Join with others in being imitators of me, brothers, and observe those who thus conduct themselves according to the model you have in us. (Philippians 3:17 NAB)

Sometimes the need to imitate holiness is stimulated by our frustration with lack of holiness.  Sincere reading and hearing of Scripture, followed by our inability to apply it in daily life, can irritate us and send us looking for holy examples to imitate.

This thought about frustration came not from great literature, but from a song that popped up on the car radio the other day.  The video has a bit o’ the sensual about it, so it that’s a problem you can skip down and I’ll give you the relevant lyrics…

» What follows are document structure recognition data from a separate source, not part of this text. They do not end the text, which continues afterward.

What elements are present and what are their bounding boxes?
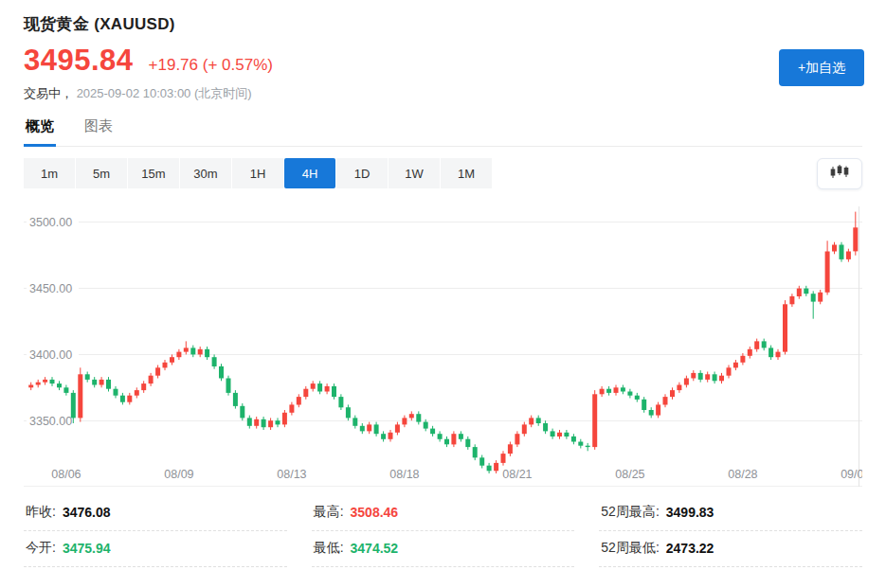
tab-bar: 概览 图表 [24,117,862,147]
svg-text:3400.00: 3400.00 [29,348,72,362]
svg-text:08/06: 08/06 [51,468,81,481]
tab-overview[interactable]: 概览 [24,117,56,146]
stat-low: 最低: 3474.52 [312,531,575,567]
stat-52w-low: 52周最低: 2473.22 [599,531,862,567]
chart-type-button[interactable] [817,158,862,189]
svg-text:08/21: 08/21 [502,468,532,481]
svg-text:3500.00: 3500.00 [29,216,72,229]
stat-prev-close: 昨收: 3476.08 [24,495,287,531]
stat-52w-high: 52周最高: 3499.83 [599,495,862,531]
svg-text:08/28: 08/28 [728,468,757,481]
chart-canvas[interactable]: 3500.003450.003400.003350.0008/0608/0908… [24,206,862,487]
timeframe-1w[interactable]: 1W [389,158,440,188]
stats-col-2: 最高: 3508.46 最低: 3474.52 [312,495,575,567]
timezone-note: (北京时间) [194,86,252,100]
stats-grid: 昨收: 3476.08 今开: 3475.94 最高: 3508.46 最低: … [24,495,862,567]
tab-chart[interactable]: 图表 [82,117,115,146]
timeframe-group: 1m 5m 15m 30m 1H 4H 1D 1W 1M [24,158,493,188]
last-price: 3495.84 [24,44,134,78]
instrument-title: 现货黄金 (XAUUSD) [24,13,862,35]
candlestick-icon [829,164,850,184]
timeframe-4h[interactable]: 4H [284,158,335,188]
price-change: +19.76 (+ 0.57%) [149,56,273,75]
svg-text:3450.00: 3450.00 [29,282,72,295]
candlestick-chart[interactable]: 3500.003450.003400.003350.0008/0608/0908… [24,206,862,487]
timeframe-1d[interactable]: 1D [336,158,388,188]
timeframe-1h[interactable]: 1H [232,158,283,188]
svg-text:08/25: 08/25 [615,468,644,481]
svg-text:09/02: 09/02 [841,468,862,481]
trading-status: 交易中， [24,86,73,100]
stats-col-1: 昨收: 3476.08 今开: 3475.94 [24,495,287,567]
quote-page: 现货黄金 (XAUUSD) +加自选 3495.84 +19.76 (+ 0.5… [0,0,886,588]
price-row: 3495.84 +19.76 (+ 0.57%) [24,44,862,78]
timeframe-30m[interactable]: 30m [180,158,231,188]
chart-toolbar: 1m 5m 15m 30m 1H 4H 1D 1W 1M [24,158,862,189]
add-watchlist-button[interactable]: +加自选 [779,49,864,86]
status-row: 交易中， 2025-09-02 10:03:00 (北京时间) [24,85,862,102]
timeframe-1m[interactable]: 1m [24,158,75,188]
svg-text:3350.00: 3350.00 [29,415,72,428]
stat-high: 最高: 3508.46 [312,495,575,531]
stat-open: 今开: 3475.94 [24,531,287,567]
timeframe-1m-month[interactable]: 1M [441,158,492,188]
svg-text:08/13: 08/13 [277,468,306,481]
header: 现货黄金 (XAUUSD) +加自选 3495.84 +19.76 (+ 0.5… [24,13,862,102]
svg-text:08/09: 08/09 [164,468,193,481]
timeframe-5m[interactable]: 5m [76,158,127,188]
timeframe-15m[interactable]: 15m [128,158,179,188]
quote-timestamp: 2025-09-02 10:03:00 [77,86,191,100]
svg-text:08/18: 08/18 [389,468,419,481]
stats-col-3: 52周最高: 3499.83 52周最低: 2473.22 [599,495,862,567]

Doctor, doctor won’t you please prescribe me somethin’
A day in the life of someone else?
‘Cause I’m a hazard to myself

Don’t let me get me, I’m my own worst enemy
It’s bad when you annoy yourself so irritating
Don’t wanna be my friend no more
I wanna be somebody else

For Christians, this frustration and longing to be somebody else comes with a big spoiler…

you’ve been warned…

don’t look if you don’t want to know…

My old self has been crucified with Christ. It is no longer I who live, but Christ lives in me. So I live in this earthly body by trusting in the Son of God, who loved me and gave himself for me. (Galatians 2:20 NLT)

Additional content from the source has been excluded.